There have been cases where lambs have been mauled even with their mother.

You see, ravens don’t go straight for the lamb first; they first tend to blind the mother sheep and then aim for the lamb.

Which Birds Kill Lambs?

There are indeed many different species of birds that kill lambs.

So, it’s no good to see the Corvus family members as evil.

But, in truth, many sheep farmers hate these ‘pest birds.’

However, other birds of prey don’t restrain themselves from a kill when they find the chance to do so. 

Hawks, eagles, and even seagulls often attack lambs.

In Idaho, America, a sheep farmer lost a significant amount of his revenue from attacks by Bald Eagles in the area that repeatedly killed lambs.

In Scotland, golden eagles, too, played a small part in the number of dead lambs.

And in Australia, seagulls are reputed for mauling lambs on several occasions.

So, before, during, and sometime after the lambing season, sheep farmers are recommended to keep their pregnant ewes close and their lambs closer for safety.

What Do Crows Kill?

Unlike many birds of prey, crows don’t kill for thrill.

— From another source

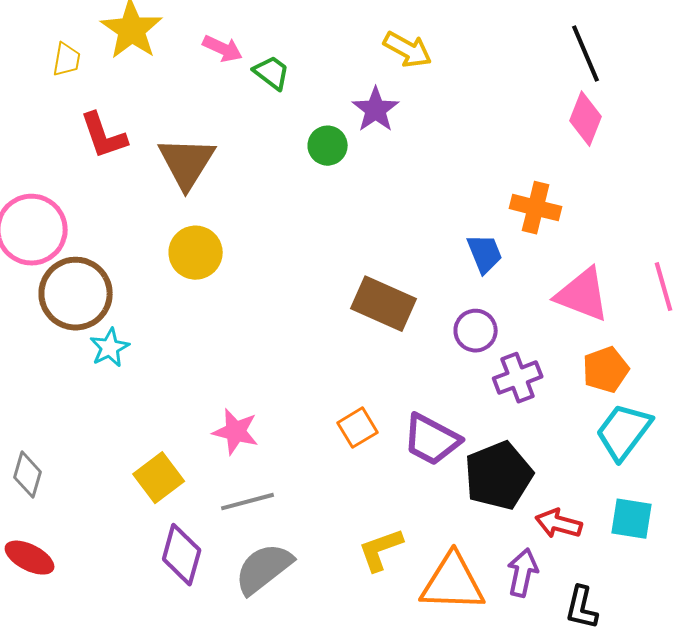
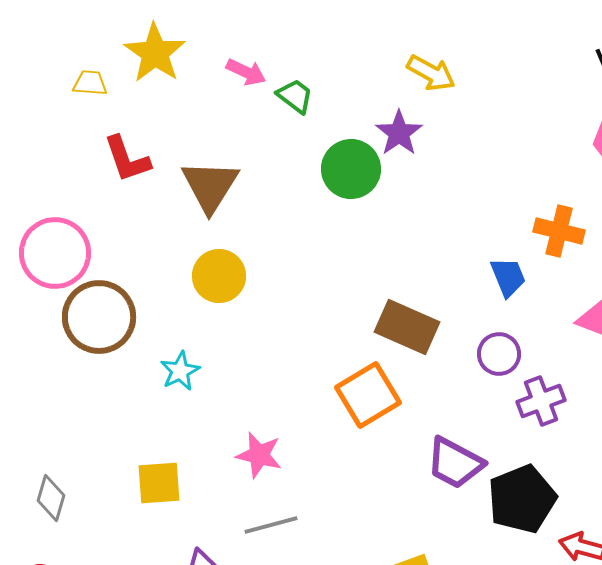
yellow trapezoid: (67, 60) -> (90, 83), turned -96
green circle: (328, 146) -> (351, 169), size x1.5
cyan star: (110, 348) -> (180, 371), moved
orange square: (358, 428) -> (368, 395), moved, size x1.6
yellow square: (159, 478) -> (159, 483), moved, turned 33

These birds don’t live and thrive on the hunt.

Although they most certainly have many gifts of nature to help them, if the inclination to hunt does take them, you won’t often find crows killing.

In many metropolitan cities, you may witness crows rummaging through garbage cans to find food.

There are countless YouTube videos where you can see crows enjoying a meal of burgers and fries.

Crows are carrion birds and prefer to work as little as possible for their food.

Yet, these highly intelligent creatures are not short of ideas. 

If food sources are scarce, crows go down to eating grain such as corn to survive.

When a crow or a raven is hungry, it’ll attack anything from a fish to a frog, from an insect to a rabbit, and from smaller birds to eggs of other birds. 

Wrapping Up

Lambs are easy prey to many predators, ones that walk on all fours and those with wings.

Crows and their many cousins have a growing population, and it isn’t easy to outwit these brilliant beings.

So, for sheep farmers, if you want your lambs safe, you must make an effort.

Crows are scavengers, but you better believe they will just as quickly kill a lamb to snack on if the opportunity arises.